The most common questions that we received on those posts were centered around the need to separate indexes and queries, as well as if there was a built-in dedicated Solr suggester that can manage all aspects of these two tasks. So let’s now take a more detailed look at Solr suggester and how it can be utilized.
What is Solr suggester?
Suggester is a search component, which is a building block of Solr’s search pipeline.
To make this component work, two things need to be configured in the search engine’s config: the data source for suggestions (dictionaryImpl parameter); and how these suggestions are stored and searched in query-time (lookupImpl parameter). Collection of weighted suggestions can be taken from the index or from an alternate data source such as a file stored on disk. Data can be loaded from a source into a lookup-ready data structure automatically on startup/reload (buildOnStartup parameter).
Lookup implementation is varied and the following features can be compared:
- AnalyzingSuggester — holds suggestions in FST (in-memory data structure) and allows prefix matches (single term suggestions as described in our previous post). It can also be used to apply analysis to suggestions and user input (SuggestAnalyzerFieldType parameter), which is a powerful feature. You can additionally remove stop words, apply stemming, and address several other requirements. For example, if your desired outcome is multiterm ordered suggestions, then try to:
- Create a field type with a SuffixSingleTokenFilter in an index chain and put it into schema.xml
- Use this type as the SuggestAnalyzerFieldType value
- AnalyzingInfixSuggester — also includes an analysis feature. However, under the hood it applies the EdgeNGramTokenFilter filter to suggestions to give multiterm unordered suggestions. In this case, it loads data into a separate internal index and transforms the user’s input into a term query.
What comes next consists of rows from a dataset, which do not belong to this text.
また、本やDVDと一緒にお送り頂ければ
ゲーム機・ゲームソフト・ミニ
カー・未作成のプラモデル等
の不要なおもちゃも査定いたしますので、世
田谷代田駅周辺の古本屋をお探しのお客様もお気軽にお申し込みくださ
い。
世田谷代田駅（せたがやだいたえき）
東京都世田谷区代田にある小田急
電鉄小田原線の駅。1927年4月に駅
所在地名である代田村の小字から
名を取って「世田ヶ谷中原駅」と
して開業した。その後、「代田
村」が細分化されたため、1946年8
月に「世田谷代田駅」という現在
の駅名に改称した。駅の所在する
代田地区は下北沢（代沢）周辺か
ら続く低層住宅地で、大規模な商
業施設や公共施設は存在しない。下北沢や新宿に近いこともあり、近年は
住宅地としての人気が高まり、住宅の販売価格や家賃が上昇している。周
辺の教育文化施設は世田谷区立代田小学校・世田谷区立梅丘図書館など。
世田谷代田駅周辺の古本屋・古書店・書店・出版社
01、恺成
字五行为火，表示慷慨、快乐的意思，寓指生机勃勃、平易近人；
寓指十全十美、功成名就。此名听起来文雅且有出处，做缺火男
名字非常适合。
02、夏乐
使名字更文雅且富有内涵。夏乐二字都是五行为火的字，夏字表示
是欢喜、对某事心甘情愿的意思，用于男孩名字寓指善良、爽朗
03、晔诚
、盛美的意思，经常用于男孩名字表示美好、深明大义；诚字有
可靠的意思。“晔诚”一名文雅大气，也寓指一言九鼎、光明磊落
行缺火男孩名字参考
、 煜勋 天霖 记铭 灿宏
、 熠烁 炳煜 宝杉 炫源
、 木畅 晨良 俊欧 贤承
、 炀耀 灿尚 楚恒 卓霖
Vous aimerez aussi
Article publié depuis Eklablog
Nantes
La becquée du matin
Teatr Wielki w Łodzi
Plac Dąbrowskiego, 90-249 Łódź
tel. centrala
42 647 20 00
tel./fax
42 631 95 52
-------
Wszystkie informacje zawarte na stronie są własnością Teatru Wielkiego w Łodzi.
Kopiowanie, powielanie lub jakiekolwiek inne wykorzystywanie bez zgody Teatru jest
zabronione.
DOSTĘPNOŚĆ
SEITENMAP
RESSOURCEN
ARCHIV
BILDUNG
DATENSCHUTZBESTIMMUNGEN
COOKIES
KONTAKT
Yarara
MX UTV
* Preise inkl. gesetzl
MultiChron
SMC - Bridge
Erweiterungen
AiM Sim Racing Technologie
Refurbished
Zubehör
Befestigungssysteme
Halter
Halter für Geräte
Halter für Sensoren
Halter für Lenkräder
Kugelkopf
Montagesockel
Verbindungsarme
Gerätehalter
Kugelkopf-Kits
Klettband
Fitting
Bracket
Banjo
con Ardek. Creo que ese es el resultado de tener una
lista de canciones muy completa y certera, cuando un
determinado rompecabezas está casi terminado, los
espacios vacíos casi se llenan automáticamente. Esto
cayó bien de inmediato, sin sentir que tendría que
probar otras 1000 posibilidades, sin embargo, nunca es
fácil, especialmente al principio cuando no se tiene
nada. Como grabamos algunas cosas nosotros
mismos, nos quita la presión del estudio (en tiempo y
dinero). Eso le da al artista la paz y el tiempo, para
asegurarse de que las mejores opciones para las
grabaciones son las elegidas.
- FuzzySuggester — is an AnalyzingSuggester with a fuzzy match. It works like a suggestions tool with built-in spell correction. This sounds like a great feature, however it can have drawbacks if not used correctly. For example, it is not possible to boost suggestions without spell corrections over suggestions with spell corrections.
- FSTCompletionLookup, WFSTCompletionLookup — this follows a similar process to loading suggestions into FST but provides alternate implementation options.
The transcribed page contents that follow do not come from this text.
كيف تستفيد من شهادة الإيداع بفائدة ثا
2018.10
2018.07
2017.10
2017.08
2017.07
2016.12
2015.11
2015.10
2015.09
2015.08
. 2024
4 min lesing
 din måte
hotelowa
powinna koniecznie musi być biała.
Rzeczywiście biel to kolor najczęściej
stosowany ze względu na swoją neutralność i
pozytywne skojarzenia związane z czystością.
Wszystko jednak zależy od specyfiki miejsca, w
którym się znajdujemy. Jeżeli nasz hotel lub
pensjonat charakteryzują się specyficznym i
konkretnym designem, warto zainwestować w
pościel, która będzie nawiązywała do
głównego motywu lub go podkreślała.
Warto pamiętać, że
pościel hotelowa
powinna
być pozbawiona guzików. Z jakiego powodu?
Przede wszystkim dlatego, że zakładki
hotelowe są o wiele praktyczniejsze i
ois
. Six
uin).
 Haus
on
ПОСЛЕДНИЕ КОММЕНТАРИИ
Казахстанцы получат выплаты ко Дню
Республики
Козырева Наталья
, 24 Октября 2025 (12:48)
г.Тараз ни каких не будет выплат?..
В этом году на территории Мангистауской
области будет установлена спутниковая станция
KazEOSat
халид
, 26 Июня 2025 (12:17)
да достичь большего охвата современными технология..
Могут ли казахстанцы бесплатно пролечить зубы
- TSTLookup — stores suggestions into the Ternary Search Tree.
Several suggesters can be chained inside one component to take suggestions from two fields or from a field and a file.
SuggestComponent needs to be added into the handler’s components chain to serve requests. It can be a separate handler or common handler to receive documents, facets, and suggestions in the same request.
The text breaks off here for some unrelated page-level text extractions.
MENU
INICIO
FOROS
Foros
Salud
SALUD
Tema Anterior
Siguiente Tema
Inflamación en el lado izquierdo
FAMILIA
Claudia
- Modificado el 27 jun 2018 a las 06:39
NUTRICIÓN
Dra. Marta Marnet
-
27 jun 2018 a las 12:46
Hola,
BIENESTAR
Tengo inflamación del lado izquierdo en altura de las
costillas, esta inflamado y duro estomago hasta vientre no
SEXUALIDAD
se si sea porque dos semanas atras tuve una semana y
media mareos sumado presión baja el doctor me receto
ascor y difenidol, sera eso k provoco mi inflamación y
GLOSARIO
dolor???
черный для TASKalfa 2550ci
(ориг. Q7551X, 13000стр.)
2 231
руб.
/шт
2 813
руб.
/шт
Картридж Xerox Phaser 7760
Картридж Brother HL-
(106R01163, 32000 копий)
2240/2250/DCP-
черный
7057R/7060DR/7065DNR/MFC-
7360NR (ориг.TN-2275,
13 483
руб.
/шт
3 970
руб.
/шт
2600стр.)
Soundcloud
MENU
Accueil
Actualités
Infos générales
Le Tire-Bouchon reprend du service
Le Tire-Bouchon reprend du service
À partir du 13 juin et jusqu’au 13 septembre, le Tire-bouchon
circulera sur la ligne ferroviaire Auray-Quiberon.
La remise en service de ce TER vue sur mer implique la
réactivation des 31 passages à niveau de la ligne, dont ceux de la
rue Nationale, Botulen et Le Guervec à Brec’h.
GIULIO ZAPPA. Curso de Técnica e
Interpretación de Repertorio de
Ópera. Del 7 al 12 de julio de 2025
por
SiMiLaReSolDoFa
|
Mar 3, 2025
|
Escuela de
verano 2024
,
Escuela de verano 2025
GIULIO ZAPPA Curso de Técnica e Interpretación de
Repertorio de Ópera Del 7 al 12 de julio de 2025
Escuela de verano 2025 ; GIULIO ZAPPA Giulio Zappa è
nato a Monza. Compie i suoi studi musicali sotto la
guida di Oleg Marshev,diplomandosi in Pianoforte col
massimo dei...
Should you use SuggestComponent?
Ultimately, the final choice is up to you but we believe that experimenting with your data and environments can be highly beneficial. Based on our experience, here are our recommendations for exploring your best options:
- Functionality — SuggestComponent doesn’t tabulate some features that couldn't be (relatively) easily covered by using an “index + query” approach, whether it be for a complex weights calculation, stop words removal, or basic context filtration. SuggestComponent does offer some pre-prepared features but if you need full control or you have complex requirements then you will often find it’s not enough for your needs.
- Performance — Lookups against in-memory FST work incredibly fast, offering several FST-based implementations to compare so you can then choose the one with the best outcome for a particular case. However, performance of a term query against the suggestion index in a well-tuned environment is usually sufficient for almost all cases. And if you can reduce the suggestions search to a single term search, which will result in a corresponding increase in the suggestion index, then this is the simplest and safest option to use.
- Maintainability— monitoring using Solr's index is much more reliable than using an internal in-memory data structure or internal index.
The built-in suggestion component is a handy element of Solr’s functionality that includes some non-trivial capabilities that you will find useful. However, it is important to recognize that there are no magic tricks going on under the hood and it is possible (and in some cases necessary) to implement suggestion services without it. But you will find that diving into the internals of the suggester’s capabilities will help you to better understand Solr and improve the quality of your suggestions.